Civil unions, whether they exist or not, is a separate debate. Our current concern is with the marriage equality debate—not civil union for straight people versus civil union for queer people. To conflate the two would be to divert from our fundamental problem with discrimination against the queer community. If marriage is good enough for straight people, it should be good enough for the queer community too. I agree marriage is a heteronormative institution, but then the solution is to reform it for everybody.
The religious aspects of marriage are also tied to the affidavit. What will be your response to it?
Marriage is not only a religious phenomenon, it is also a social event. The moment you get into the secular aspect of it, as guaranteed by the Special Marriage Act, you encounter its legal and social impact. The latter involves two parties entering a pact to live together and the way society reacts to their decision. The former, especially for queer couples, brings a host of rights upon marriage. But the moment you transgress the religious space, you cannot invoke it again to restrict rights. To do so in a secular country would also mean violating the Constitution. This is why we are asking for recognition under the secular Special Marriage Act—not the Hindu Marriage Act or any other religious marriage laws.

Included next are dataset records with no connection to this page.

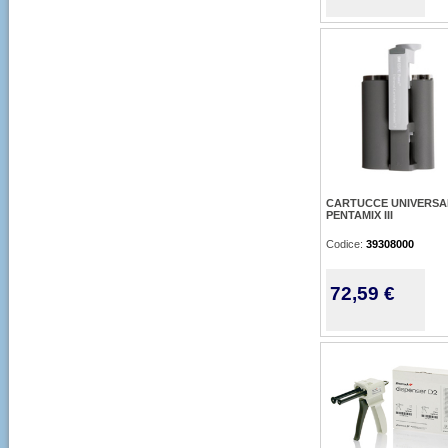
CARTUCCE UNIVERSAL
PENTAMIX III
Codice:
39308000
72,59 €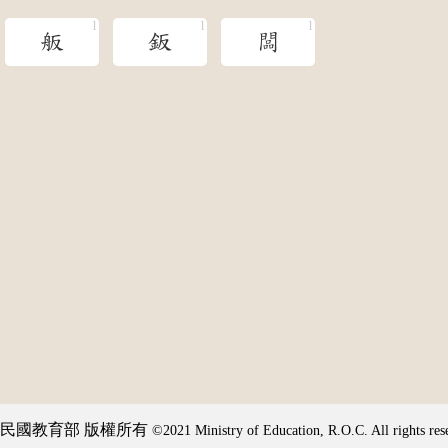
舨
鈑
闆
民國教育部 版權所有
©2021 Ministry of Education, R.O.C. All rights res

Could you talk about the judgement on the right to privacy in the Puttaswamy case of 2017 and how it impinges on the right to marriage?
Justice Chandrachud’s verdict in that case looks at autonomy and privacy as a compendium of rights that allow an individual to live a dignified life, which ought to include the right to have a same-sex partner. To say a person has the right to a same-sex partner and not give the rights of same-sex partnership to them is meaningless. The moment you give someone a right, you must give all the enabling rights too. These judgements are not isolated instances of a constitutional jurisprudence. All these rights are expansions of the core ideas of how the Constitution views an individual.

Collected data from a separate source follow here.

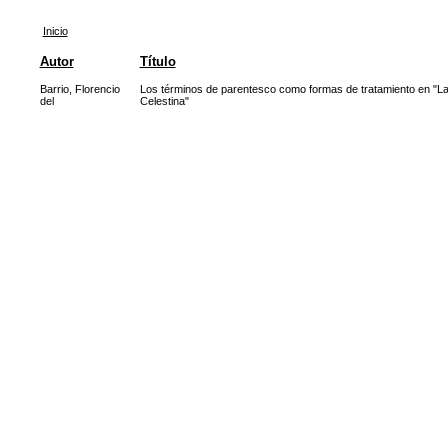
Inicio
Autor
Título
Barrio, Florencio
Los términos de parentesco como formas de tratamiento en "L
del
Celestina"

How hopeful are you about the outcome of the current cases?
We thought we were on a strong constitutional wicket in 2013 in the Suresh Kumar Koushal v. Naz Foundation judgement (which reinstated Section 377). So, we are cautiously optimistic. We think we have a good lead in the case, the precedent supports us, but there is always unpredictability in adjudication. Change doesn’t happen by itself; you have to make it happen. We don’t have a choice but to move the courts because it’s not as if Parliament is going to legalise same-sex marriage in India anytime soon.